Seemingly invalid memory access not reported by CMBC

Question

I have following code snippet.

#include<stdio.h>
#include<stdlib.h>
int main()
{
        char *c = malloc(1);
        printf("%p\n", c);
        c = c + 20;

        printf("%p\n", c);
        printf("%d\n", *c);

        free(c - 20);
        return 0;
}

In this code, I'm allocating 1 byte of memory to a pointer. Then I'm accessing a memory location which 20 unit after allocated memory. When I dereference that pointer, I'm expected to get a Memory Access Violation error or Segmentation Fault or something like that. I'm not getting any such error.

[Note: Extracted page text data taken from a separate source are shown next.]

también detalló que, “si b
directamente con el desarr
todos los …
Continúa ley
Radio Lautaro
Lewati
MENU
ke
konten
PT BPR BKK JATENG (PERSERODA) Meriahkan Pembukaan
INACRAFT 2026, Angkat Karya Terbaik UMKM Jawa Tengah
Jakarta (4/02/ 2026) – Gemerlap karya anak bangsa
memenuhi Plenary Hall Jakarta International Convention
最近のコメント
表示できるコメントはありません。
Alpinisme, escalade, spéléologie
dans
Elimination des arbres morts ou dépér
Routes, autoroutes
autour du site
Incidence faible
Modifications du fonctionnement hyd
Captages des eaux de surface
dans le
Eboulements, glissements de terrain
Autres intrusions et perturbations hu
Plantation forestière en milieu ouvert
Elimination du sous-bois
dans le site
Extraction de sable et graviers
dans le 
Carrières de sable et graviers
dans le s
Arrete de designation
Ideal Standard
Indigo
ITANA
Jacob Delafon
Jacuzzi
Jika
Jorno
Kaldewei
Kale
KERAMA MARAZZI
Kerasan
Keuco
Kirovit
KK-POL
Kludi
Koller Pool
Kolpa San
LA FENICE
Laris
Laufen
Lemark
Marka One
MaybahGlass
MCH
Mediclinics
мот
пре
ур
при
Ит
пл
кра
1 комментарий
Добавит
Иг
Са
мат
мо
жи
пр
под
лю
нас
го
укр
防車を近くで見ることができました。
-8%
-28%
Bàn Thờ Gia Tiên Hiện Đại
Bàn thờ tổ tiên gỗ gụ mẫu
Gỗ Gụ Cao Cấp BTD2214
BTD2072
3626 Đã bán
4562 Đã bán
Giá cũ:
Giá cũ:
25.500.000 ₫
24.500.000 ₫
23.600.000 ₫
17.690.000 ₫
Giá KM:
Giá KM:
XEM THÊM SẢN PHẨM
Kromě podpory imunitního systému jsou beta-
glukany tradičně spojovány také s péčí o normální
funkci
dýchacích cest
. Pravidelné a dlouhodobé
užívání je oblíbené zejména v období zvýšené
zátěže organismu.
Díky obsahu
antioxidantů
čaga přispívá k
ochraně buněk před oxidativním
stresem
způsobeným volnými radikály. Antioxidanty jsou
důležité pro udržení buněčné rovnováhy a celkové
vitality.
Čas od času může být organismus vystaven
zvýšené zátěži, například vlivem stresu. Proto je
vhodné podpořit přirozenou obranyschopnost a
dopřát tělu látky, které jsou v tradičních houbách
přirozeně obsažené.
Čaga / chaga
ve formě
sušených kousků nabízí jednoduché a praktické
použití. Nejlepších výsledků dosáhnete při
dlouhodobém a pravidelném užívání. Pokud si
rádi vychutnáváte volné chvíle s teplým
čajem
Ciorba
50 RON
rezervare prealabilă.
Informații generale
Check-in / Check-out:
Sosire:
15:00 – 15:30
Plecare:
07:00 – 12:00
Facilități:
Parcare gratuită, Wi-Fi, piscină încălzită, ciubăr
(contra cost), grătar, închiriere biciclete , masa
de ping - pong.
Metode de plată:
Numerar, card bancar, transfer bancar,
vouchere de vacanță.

Let us assume this is a case of undefined behaviour. So I tried to verify this program using CBMC, a well known model checker using following command.

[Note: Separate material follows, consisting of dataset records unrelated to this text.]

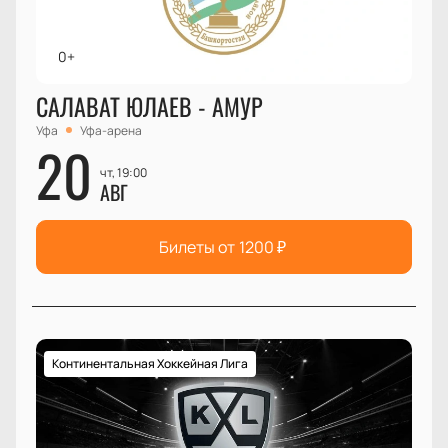
0+
САЛАВАТ ЮЛАЕВ - АМУР
Уфа
Уфа-арена
20
чт, 19:00
АВГ
Билеты от
1200
₽
Континентальная Хоккейная Лига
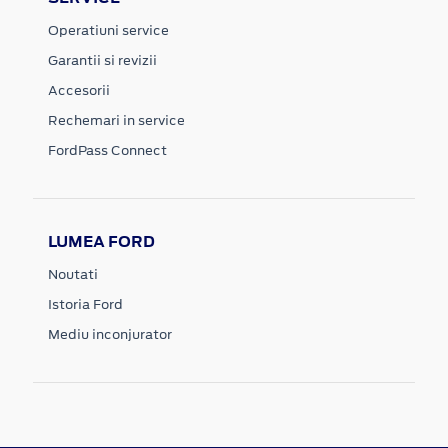
Operatiuni service
Garantii si revizii
Accesorii
Rechemari in service
FordPass Connect
LUMEA FORD
Noutati
Istoria Ford
Mediu inconjurator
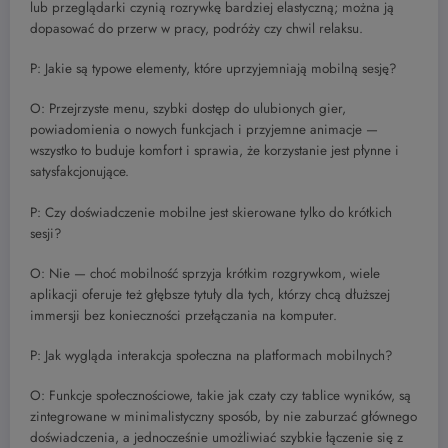
lub przeglądarki czynią rozrywkę bardziej elastyczną; można ją
dopasować do przerw w pracy, podróży czy chwil relaksu.
P: Jakie są typowe elementy, które uprzyjemniają mobilną sesję?
O: Przejrzyste menu, szybki dostęp do ulubionych gier,
powiadomienia o nowych funkcjach i przyjemne animacje —
wszystko to buduje komfort i sprawia, że korzystanie jest płynne i
satysfakcjonujące.
P: Czy doświadczenie mobilne jest skierowane tylko do krótkich
sesji?
O: Nie — choć mobilność sprzyja krótkim rozgrywkom, wiele
aplikacji oferuje też głębsze tytuły dla tych, którzy chcą dłuższej
immersji bez konieczności przełączania na komputer.
P: Jak wygląda interakcja społeczna na platformach mobilnych?
O: Funkcje społecznościowe, takie jak czaty czy tablice wyników, są
zintegrowane w minimalistyczny sposób, by nie zaburzać głównego
doświadczenia, a jednocześnie umożliwiać szybkie łączenie się z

cbmc test01.c --pointer-check

CBMC is reporting that program is safe. Is it an issue with CBMC or am I missing something?

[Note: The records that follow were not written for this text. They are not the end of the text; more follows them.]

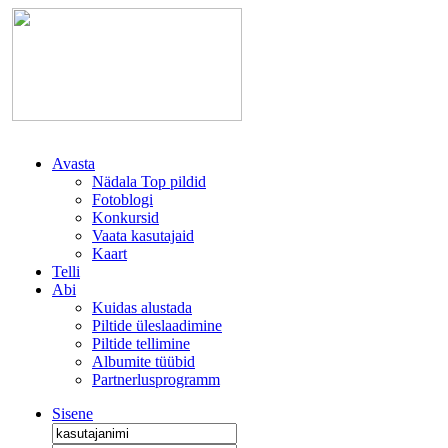
Avasta
Nädala Top pildid
Fotoblogi
Konkursid
Vaata kasutajaid
Kaart
Telli
Abi
Kuidas alustada
Piltide üleslaadimine
Piltide tellimine
Albumite tüübid
Partnerlusprogramm
Sisene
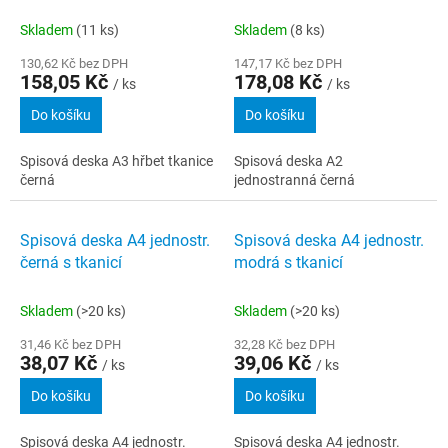
Skladem
(11 ks)
Skladem
(8 ks)
130,62 Kč bez DPH
147,17 Kč bez DPH
158,05 Kč
178,08 Kč
/ ks
/ ks
Do košíku
Do košíku
Spisová deska A3 hřbet tkanice
Spisová deska A2
černá
jednostranná černá
Spisová deska A4 jednostr.
Spisová deska A4 jednostr.
černá s tkanicí
modrá s tkanicí
Skladem
(>20 ks)
Skladem
(>20 ks)
31,46 Kč bez DPH
32,28 Kč bez DPH
38,07 Kč
39,06 Kč
/ ks
/ ks
Do košíku
Do košíku
Spisová deska A4 jednostr.
Spisová deska A4 jednostr.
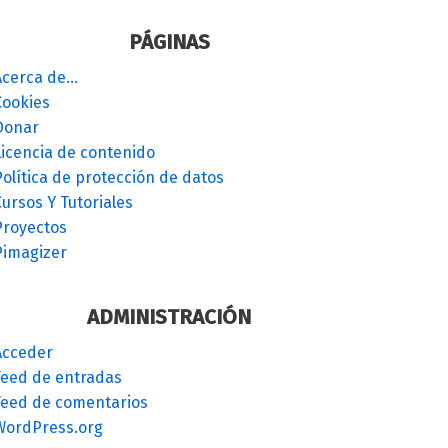
PÁGINAS
Acerca de…
Cookies
Donar
Licencia de contenido
olítica de protección de datos
ursos Y Tutoriales
Proyectos
Pimagizer
ADMINISTRACIÓN
Acceder
Feed de entradas
Feed de comentarios
WordPress.org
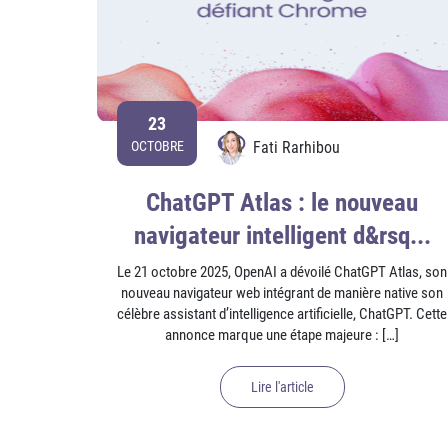
23
Fati Rarhibou
OCTOBRE
ChatGPT Atlas : le nouveau
navigateur intelligent d&rsq...
Le 21 octobre 2025, OpenAI a dévoilé ChatGPT Atlas, son
nouveau navigateur web intégrant de manière native son
célèbre assistant d’intelligence artificielle, ChatGPT. Cette
annonce marque une étape majeure : […]
Lire l'article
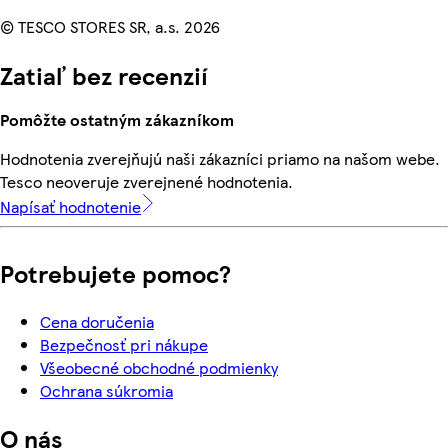
© TESCO STORES SR, a.s. 2026
Zatiaľ bez recenzií
Pomôžte ostatným zákazníkom
Hodnotenia zverejňujú naši zákazníci priamo na našom webe.
Tesco neoveruje zverejnené hodnotenia.
Napísať hodnotenie
Potrebujete pomoc?
Cena doručenia
Bezpečnosť pri nákupe
Všeobecné obchodné podmienky
Ochrana súkromia
O nás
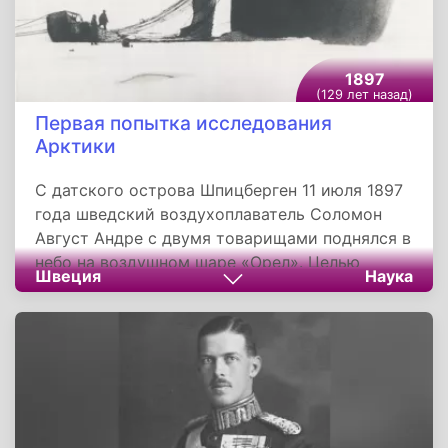
1897
(129 лет назад)
Первая попытка исследования
Арктики
С датского острова Шпицберген 11 июля 1897
года шведский воздухоплаватель Соломон
Август Андре с двумя товарищами поднялся в
небо на воздушном шаре «Орел». Целью
Швеция
Наука
полета являлось исследование Арктики.
Аэростат, объемом 4 531 кубических метров
был оснащен парусом. Для управления
летательным аппаратом использовалась
сложная система тросов.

It'd be interesting to see what `g++` with -`fsanitize=address` says about this. I can't see any way that this would be "OK"; perhaps this is a CBMC bug? — OMGtechy, Mar 31 '16 at 09:44
If the access was still within the heap allocation you won't get a Memory Access violation. C does not hold your hand with array indexing. — Weather Vane, Mar 31 '16 at 09:44
`I'm expected to get a Memory Access Violation error. I'm not getting that error.` What make you think there is protected memory at `c + 20`? Use `(void *)c` for `%p` — David Ranieri, Mar 31 '16 at 09:45
BTW it's a bad idea to alter a pointer value that will be later required to `free` it, better would be `printf("%d\n", *(c+20));` or `printf("%d\n", c[20]);` — Weather Vane, Mar 31 '16 at 09:47
I would guess the "well known model checker", is not as good as popular. — ikrabbe, Mar 31 '16 at 09:52
The problem is: this is undefined behavior, but you expect a certain behavior. There's thousand of similar nonsense experiments all over SO. Just stop doing things like this, there is nothing to learn from it except knowing it is wrong. — Lundin, Mar 31 '16 at 11:12
@niyasc, bit of a late follow up, but I've just been experimenting with CBMC 5.8 and I'm getting `pointer outside dynamic object bounds in *c` as expected. I sometimes see other strange behaviour from CBMC, but your example works for me as expected. Running with `--bounds-check --pointer-check --trace` gives more information — Sam Mason, Mar 18 '18 at 11:52

axiac · Answer 1 · 2016-03-31T10:32:03.183

As you said in your question, the statement printf("%d\n", *c); exposes undefined behaviour. Being undefined, any expectation you might have against it is false. This includes getting a specific error or any error at all.

The C runtime library doesn't check the way your program accesses the memory. If it would do it, the program would run much, much slower. Regarding the heap, the C runtime library does some basic checks; for example, it puts a certain value at address 0 during the program startup and checks if the value is still there when the program ends. If the value changed then a null pointer was de-referenced for writing and it can warn you about this.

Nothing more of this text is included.